Restoring Maxis Ville: my website from 1998
2019 Jul 04 - Brian Kloppenborg
When I was in my teens I was obsessed with Maxis video games. I spent a considerable amount of time to playing SimCity, SimFarm, SimCopter, and Streets of SimCity. I even constructed a medium-sized website dedicated to these games. These facts were lost to me until I found several old floppies, hard drives, CDs and zip disks containing partial copies of my website from 1999, 2004, 2008, and 2009. Initially I thought my old sites were of no use until I started searching for related content online. Maxis no longer features most of these games on their website, most of the large Maxis-focused websites I use to visit are gone, and many of the games were labeled “abandonware” on the Internet Archive.
I realized that my old, tattered website represented something unique that was worth preserving. Over the following three weeks I spent my evenings restoring Maxis Ville to its 1998 glory. I restored the site’s hierarchy, replaced broken links, sorted out content, search for missing files, merged things together, and discovered how quickly content is lost on the Internet. I now fully encourage the activities of places like the Internet Archive and OoCities which preserve history that would otherwise be lost.
Below I detail the level of effort and tools that were required to bring Maxis Ville back from the e-graveyard. If you want to see the final result of my efforts, go check out Maxis Ville themed in its 1998 liveries.
Taking inventory
The first step in restoring the website was to take inventory of the content on hand.
- 1999 version: This copy was recovered from a zip file found on a 2008-era backup CD. It contained several HTML pages and images in a single directory. All of the game-specific content was missing and there were no downloads. The site used frames, tables with borders, and multi-colored text so it was very nostalgic.
- 2004 version: This copy was found on my home server’s hard drive. It had most of the game-specific content organized into directories and 13 zip files with DLC. Unfortunately, this version of the website required some PHP scripts to add a header, footer, and the navigation menu to the rendered files and all of this was missing.
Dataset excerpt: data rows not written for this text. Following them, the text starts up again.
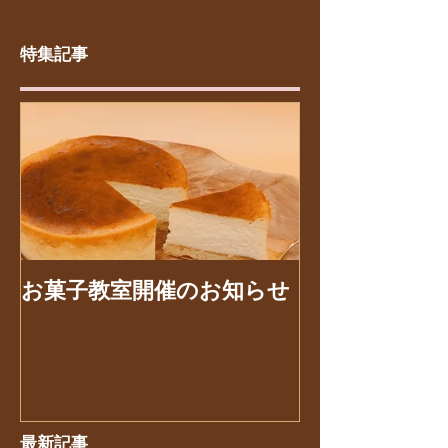
キに仕上が...
特集記事
お菓子教室開催のお知らせ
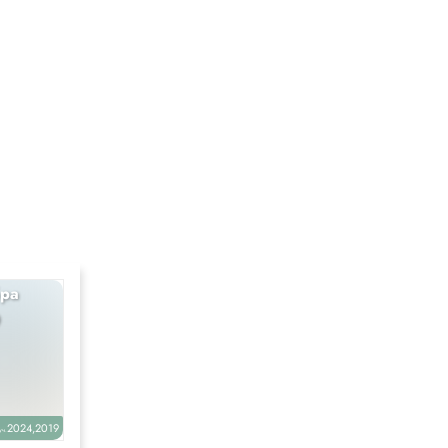
ра
Физика
9
7-9
2024,2019
2026,2016
уч.
уч.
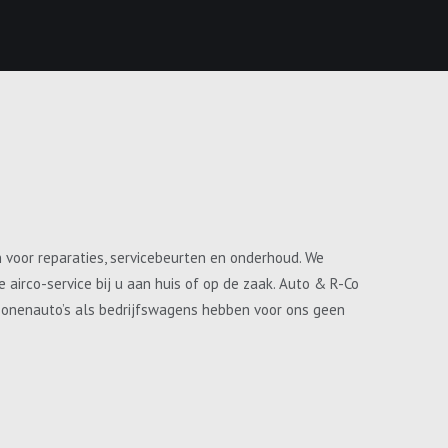
n voor reparaties, servicebeurten en onderhoud. We
airco-service bij u aan huis of op de zaak. Auto & R-Co
ersonenauto’s als bedrijfswagens hebben voor ons geen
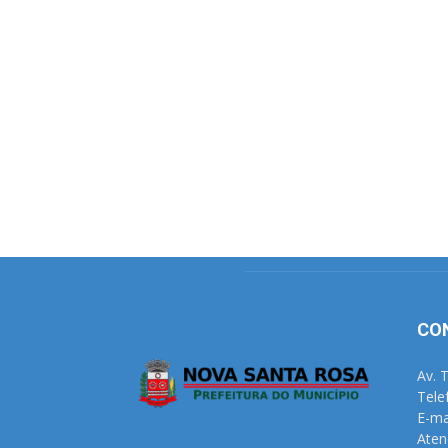
CO
Av. 
Tele
E-ma
Aten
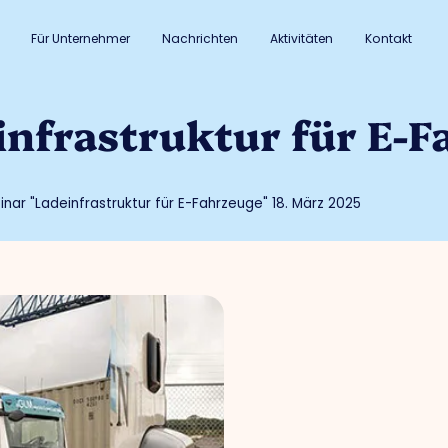
Für Unternehmer
Nachrichten
Aktivitäten
Kontakt
nfrastruktur für E-Fa
nar "Ladeinfrastruktur für E-Fahrzeuge" 18. März 2025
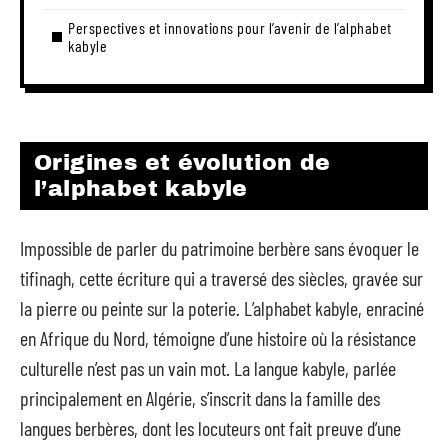
Perspectives et innovations pour l’avenir de l’alphabet
kabyle
Origines et évolution de
l’alphabet kabyle
Impossible de parler du patrimoine berbère sans évoquer le
tifinagh, cette écriture qui a traversé des siècles, gravée sur
la pierre ou peinte sur la poterie. L’alphabet kabyle, enraciné
en Afrique du Nord, témoigne d’une histoire où la résistance
culturelle n’est pas un vain mot. La langue kabyle, parlée
principalement en Algérie, s’inscrit dans la famille des
langues berbères, dont les locuteurs ont fait preuve d’une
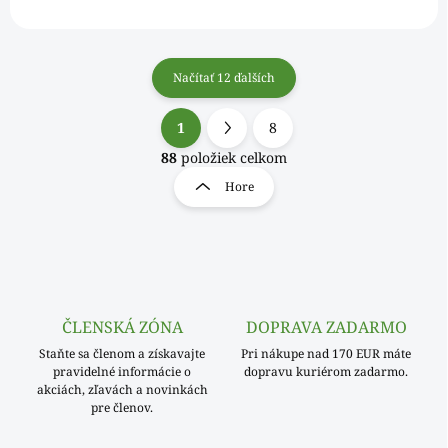
Načítať 12 ďalších
1
8
O
S
v
t
88
položiek celkom
l
r
Hore
á
á
d
n
a
k
c
o
i
e
v
p
a
r
ČLENSKÁ ZÓNA
DOPRAVA ZADARMO
n
v
i
Staňte sa členom a získavajte
Pri nákupe nad 170 EUR máte
k
pravidelné informácie o
dopravu kuriérom zadarmo.
e
y
akciách, zľavách a novinkách
v
pre členov.
ý
p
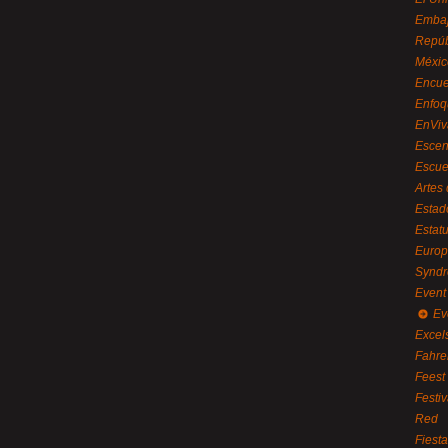
Embaj
Repúb
Méxic
Encue
Enfoq
EnViv
Escen
Escue
Artes
Estad
Estat
Euro
Syndr
Event 
Ev
Excel
Fahre
Feest
Festi
Red
Fiest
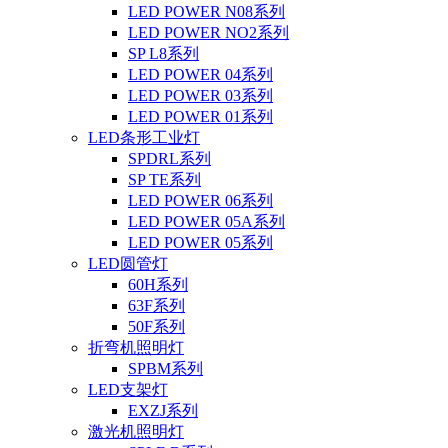
LED POWER N08系列
LED POWER NO2系列
SP L8系列
LED POWER 04系列
LED POWER 03系列
LED POWER 01系列
LED条形工业灯
SPDRL系列
SP TE系列
LED POWER 06系列
LED POWER 05A系列
LED POWER 05系列
LED圆管灯
60H系列
63F系列
50F系列
折弯机照明灯
SPBM系列
LED支架灯
EXZJ系列
激光机照明灯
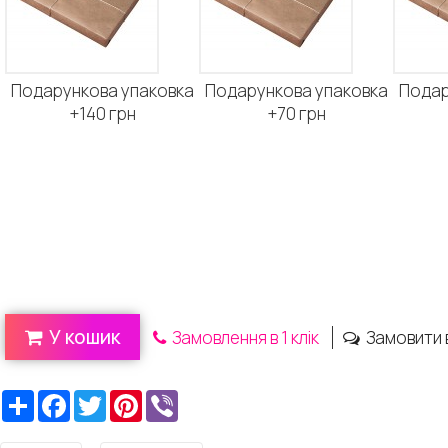
Подарункова упаковка
Подарункова упаковка
Подар
+140 грн
+70 грн
У кошик
Замовлення в 1 клік
Замовити 
Ресурс
Facebook
Twitter
Pinterest
Viber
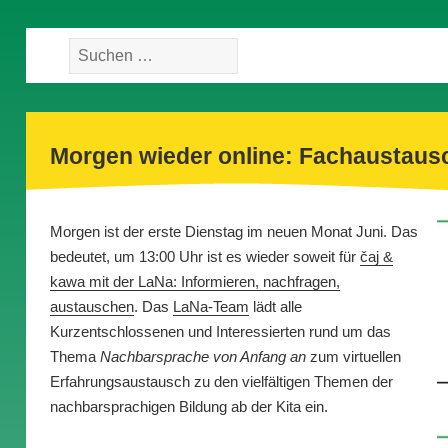
Suche
nach:
Morgen wieder online: Fachaustaus
Morgen ist der erste Dienstag im neuen Monat Juni. Das
bedeutet, um 13:00 Uhr ist es wieder soweit für
čaj &
kawa mit der LaNa: Informieren, nachfragen,
austauschen
. Das
LaNa-Team
lädt alle
Kurzentschlossenen und Interessierten rund um das
Thema
Nachbarsprache von Anfang
an
zum virtuellen
Erfahrungsaustausch zu den vielfältigen Themen der
nachbarsprachigen Bildung ab der Kita ein.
- 2008 version: This copy contained drafts of pages that never made it to the main website, several downloads for TheSims and SimCity 3000, and archival copies of other websites (GameSpot’s SIMply Devine story about Maxis, SimStuff, SimEden, and Peter’s place in particular). It also held the aforementioned zip file of the 1999 website. Unfortunately, the CD was burned in ISO 9660 format, so all of the filenames are horribly mangled.
- 2009 version: This version shared many similarities with the 2008 copy; however, it contained substantially less content.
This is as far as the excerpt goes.